The State of Texas sued Allstate on Monday, accusing the insurer of illegally tracking drivers on their phones through a subsidiary called Arity that claimed to have the “world’s largest database of driving behavior.”
“Allstate and Arity paid millions of dollars to mobile apps to install Allstate’s tracking software,” Ken Paxton, the state’s attorney general, said in a statement. “The personal data of millions of Americans was sold to insurance companies without their knowledge or consent in violation of the law.
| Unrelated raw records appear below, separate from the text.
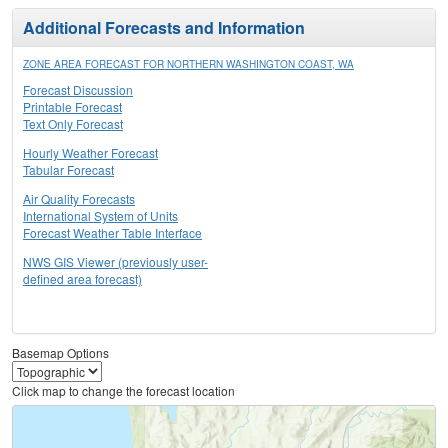
Additional Forecasts and Information
ZONE AREA FORECAST FOR NORTHERN WASHINGTON COAST, WA
Forecast Discussion
Printable Forecast
Text Only Forecast
Hourly Weather Forecast
Tabular Forecast
Air Quality Forecasts
International System of Units
Forecast Weather Table Interface
NWS GIS Viewer (previously user-
defined area forecast)
Basemap Options
Click map to change the forecast location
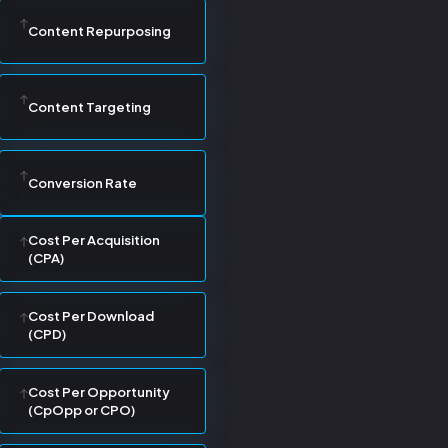
Content Repurposing
Content Targeting
Conversion Rate
Cost Per Acquisition
(CPA)
Cost Per Download
(CPD)
Cost Per Opportunity
(CpOpp or CPO)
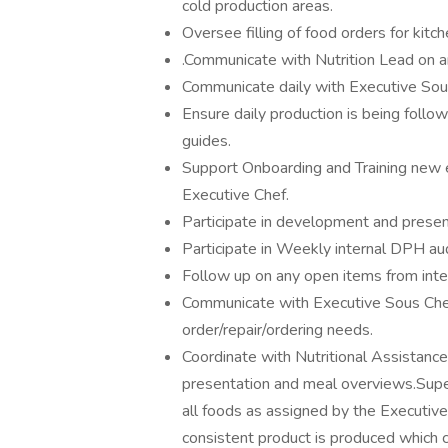
cold production areas.
Oversee filling of food orders for kit
.Communicate with Nutrition Lead on a
Communicate daily with Executive Sous
Ensure daily production is being follow
guides.
Support Onboarding and Training new
Executive Chef.
Participate in development and present
Participate in Weekly internal DPH aud
Follow up on any open items from inter
Communicate with Executive Sous Che
order/repair/ordering needs.
Coordinate with Nutritional Assistance
presentation and meal overviews.Super
all foods as assigned by the Executive
consistent product is produced which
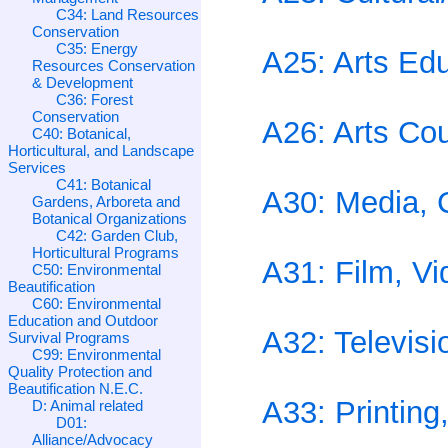
C34: Land Resources
Conservation
C35: Energy
A25: Arts Ed
Resources Conservation
& Development
C36: Forest
Conservation
A26: Arts Co
C40: Botanical,
Horticultural, and Landscape
Services
C41: Botanical
A30: Media, 
Gardens, Arboreta and
Botanical Organizations
C42: Garden Club,
Horticultural Programs
A31: Film, Vi
C50: Environmental
Beautification
C60: Environmental
Education and Outdoor
A32: Televisi
Survival Programs
C99: Environmental
Quality Protection and
Beautification N.E.C.
A33: Printing
D: Animal related
D01:
Alliance/Advocacy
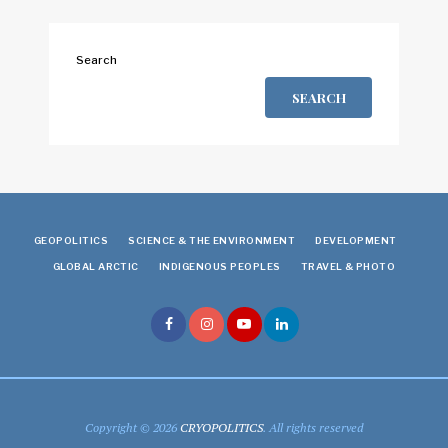
Search
SEARCH
GEOPOLITICS
SCIENCE & THE ENVIRONMENT
DEVELOPMENT
GLOBAL ARCTIC
INDIGENOUS PEOPLES
TRAVEL & PHOTO
Copyright © 2026
CRYOPOLITICS
. All rights reserved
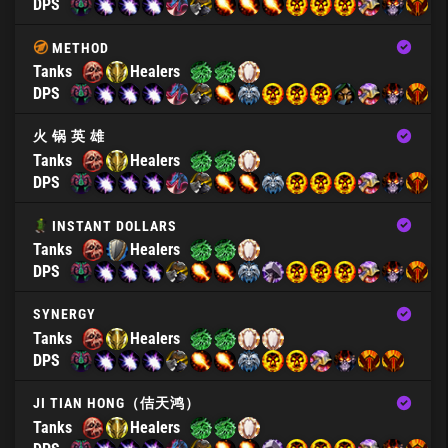
DPS
METHOD
Tanks
Healers
DPS
火 锅 英 雄
Tanks
Healers
DPS
INSTANT DOLLARS
Tanks
Healers
DPS
SYNERGY
Tanks
Healers
DPS
JI TIAN HONG（佶天鸿）
Tanks
Healers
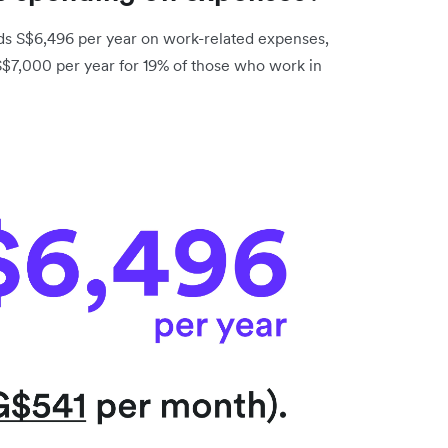
s S$6,496 per year on work-related expenses,
 S$7,000 per year for 19% of those who work in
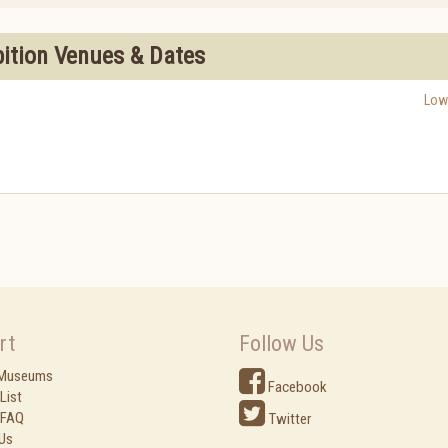
bition Venues & Dates
Low
rt
Follow Us
 Museums
Facebook
List
 FAQ
Twitter
Us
Texans deserve better and we will hold all of these companies accountable.”
Allstate and Arity did not respond to requests for comment.
The New York Times reported last year that information about people’s driving behavior was collected through smartphone apps such as Life360 and GasBuddy and sold to Arity, an analytics company founded by Allstate. Arity was able to analyze data collected from people’s smartphones to determine how often they accelerated, braked suddenly, or were distracted by their phones while driving. It used this analysis to give them driving risk scores.
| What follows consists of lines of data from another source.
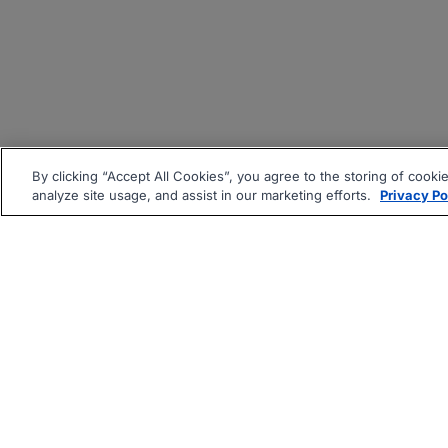
By clicking “Accept All Cookies”, you agree to the storing of cooki
analyze site usage, and assist in our marketing efforts.
Privacy Po
|
|
About
Companies Hiring
Pri
Follow us On:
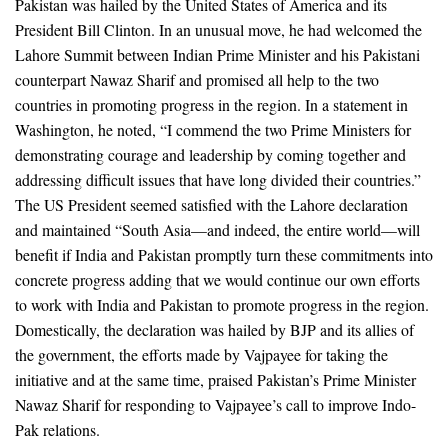
Pakistan was hailed by the United States of America and its
President Bill Clinton. In an unusual move, he had welcomed the
Lahore Summit between Indian Prime Minister and his Pakistani
counterpart Nawaz Sharif and promised all help to the two
countries in promoting progress in the region. In a statement in
Washington, he noted, “I commend the two Prime Ministers for
demonstrating courage and leadership by coming together and
addressing difficult issues that have long divided their countries.”
The US President seemed satisfied with the Lahore declaration
and maintained “South Asia—and indeed, the entire world—will
benefit if India and Pakistan promptly turn these commitments into
concrete progress adding that we would continue our own efforts
to work with India and Pakistan to promote progress in the region.
Domestically, the declaration was hailed by BJP and its allies of
the government, the efforts made by Vajpayee for taking the
initiative and at the same time, praised Pakistan’s Prime Minister
Nawaz Sharif for responding to Vajpayee’s call to improve Indo-
Pak relations.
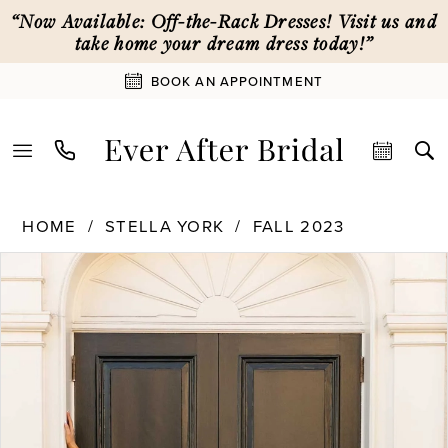
Skip
Skip
Enable
Pause
“Now Available: Off-the-Rack Dresses! Visit us and
to
to
Accessibility
autoplay
take home your dream dress today!”
main
Navigation
for
for
BOOK AN APPOINTMENT
content
visually
dynamic
impaired
content
Stella
HOME
STELLA YORK
FALL 2023
York
PAUSE AUTOPLAY
PREVIOUS SLIDE
NEXT SLIDE
Products
Skip
|
0
Views
to
Ever
Carousel
end
After
1
Bridal
-
7634
2
|
Ever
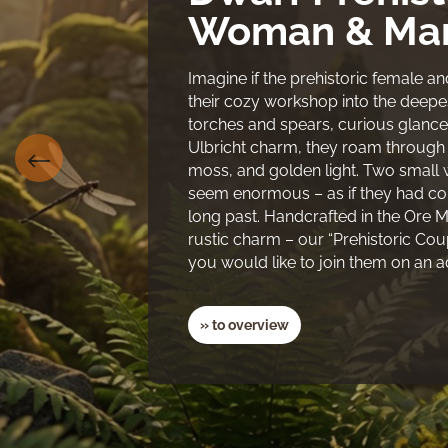
Woman & Man
Imagine if the prehistoric female 
their cozy workshop into the deepest
torches and spears, curious glance
Ulbricht charm, they roam through an
moss, and golden light. Two small
seem enormous – as if they had com
long past. Handcrafted in the Ore Mo
rustic charm – our “Prehistoric Co
you would like to join them on an 
» to overview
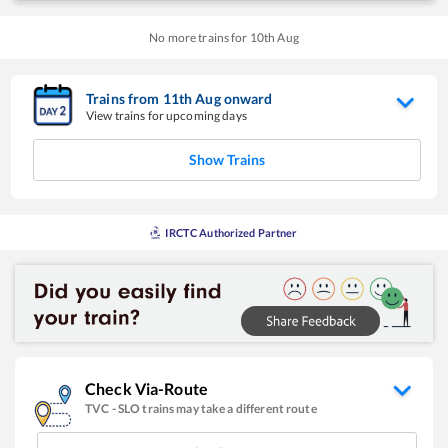
No more trains for
10
th
Aug
Trains from
11
th
Aug
onward
View trains for upcoming days
Show Trains
IRCTC Authorized Partner
Check Via-Route
TVC
-
SLO
trains may take a different route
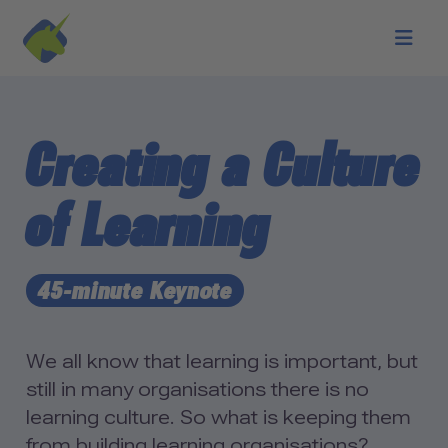
Skip to main content
Creating a Culture
of Learning
45-minute Keynote
We all know that learning is important, but
still in many organisations there is no
learning culture. So what is keeping them
from building learning organisations?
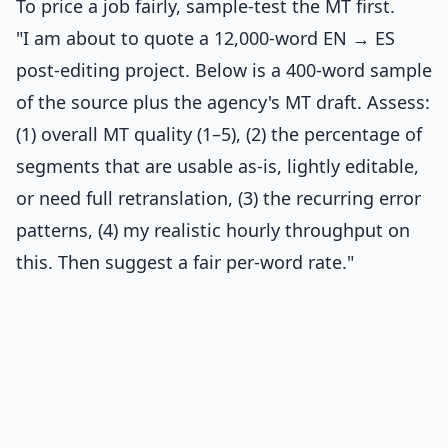
To price a job fairly, sample-test the MT first.
"I am about to quote a 12,000-word EN → ES
post-editing project. Below is a 400-word sample
of the source plus the agency's MT draft. Assess:
(1) overall MT quality (1–5), (2) the percentage of
segments that are usable as-is, lightly editable,
or need full retranslation, (3) the recurring error
patterns, (4) my realistic hourly throughput on
this. Then suggest a fair per-word rate."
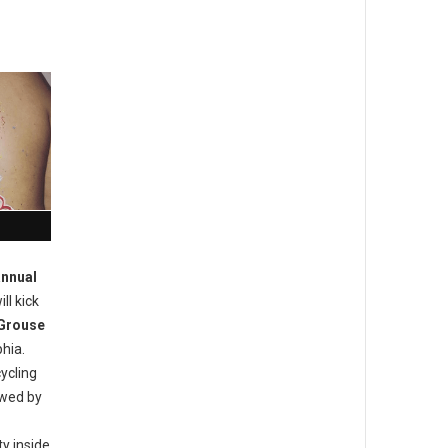
annual
ill kick
Grouse
hia.
ycling
owed by
y inside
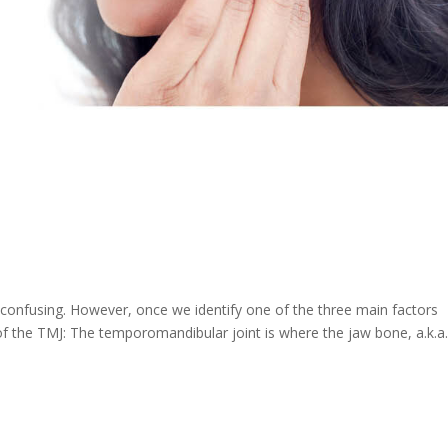
onfusing. However, once we identify one of the three main factors
 of the TMJ: The temporomandibular joint is where the jaw bone, a.k.a.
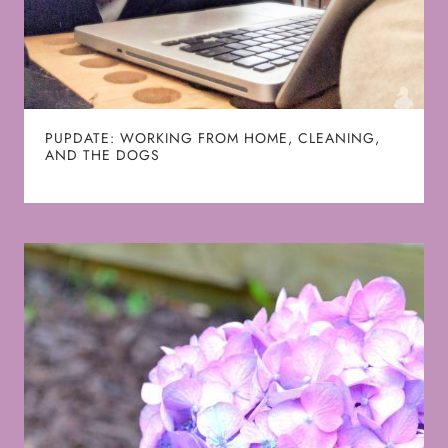
PUPDATE: WORKING FROM HOME, CLEANING,
AND THE DOGS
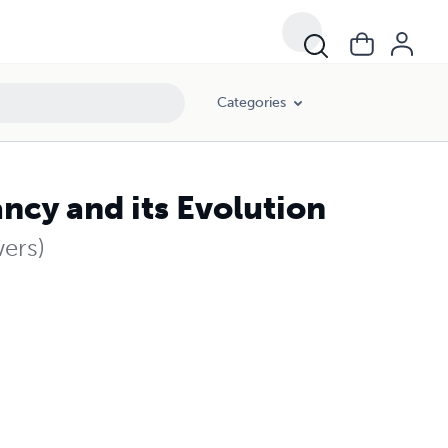
Categories
ncy and its Evolution
ers)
“Insurers then used that consumer’s data to justify raising their auto premiums, denying coverage, or dropping them from coverage,” according to the attorney general’s lawsuit, which accuses the companies of violating of state privacy laws.
According to the state lawsuit, filed in Montgomery County District Court, Arity has the location, movement and driving data of more than 45 million Americans who “never informed, nor consented,” to the continued collection and sale of their data.
Texas also sued General Motors last year for collecting consumer driving data, following a Times report that GM and other automakers were selling information about people’s driving to the insurance industry.